Union officials said they are in support of the Pension Board's position on the issue. Terry Knowles, board president, has denied that the pension fund faces a crisis. The mayor's office says taxpayers cannot continue at the current rate of funding.
Lacie Stone of the mayor's office said, "During conversations with union representatives late last week, we discussed ways to make a joint statement and they indicated an interest in a letter. We sent them a draft and they came back with some edits.
"In the process, we made the decision not to move forward with the letter."
Ms. Stone said Wednesday, "Our goal has been to have a constructive dialogue regarding the pension and today the mayor had a very positive meeting with several members of the Pension Board. The mayor believes we should look forward to solving this important issue.
"With a pension fund $150 million underfunded, we should be working together toward solutions. The mayor is enthusiastically encouraging police officers and fire fighters, their representatives, and pension board members to embrace this process."
The proposed letter that came from the office of Stacy Richardson, the mayor's policy director, said:
Dear Mayor Berke,
Firstly, we would like to offer congratulations on presenting your first budget on Wednesday. Clearly, you understand the critical role that public safety plays in our community. There are several key points from the budget that we believe represent your support of our sworn officers: the inclusion of all sworn personnel in the across the board pay raise, the updated technology for fire apparatus, and the increase in manpower for the police force.
We would also like to express our desire for the City to maintain its current budgeted level of funding for the Fire and Police Pension Fund despite the statement from Pension Board that it be funded at $13.1 million.

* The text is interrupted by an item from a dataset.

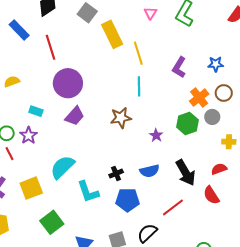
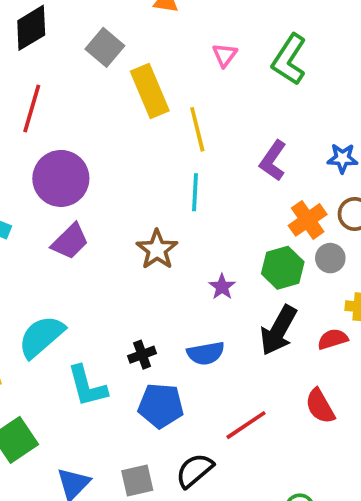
red line: (50, 47) -> (32, 109), turned 30
brown star: (121, 118) -> (157, 250), turned -30
red semicircle: (219, 169) -> (333, 339), moved
black arrow: (186, 173) -> (278, 330), moved, turned 56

We believe it would be irresponsible for the City to decrease its contribution to the fund and are disappointed by the actions of the Pension Board.
We are committed to working with you, your administration, the Pension Board, our membership, and the Task Force to determine the best path forward for Chattanooga’s first responders. Thus far, your administration has demonstrated a willingness to work together and we look forward to participating in the process to find the best possible solution for our members.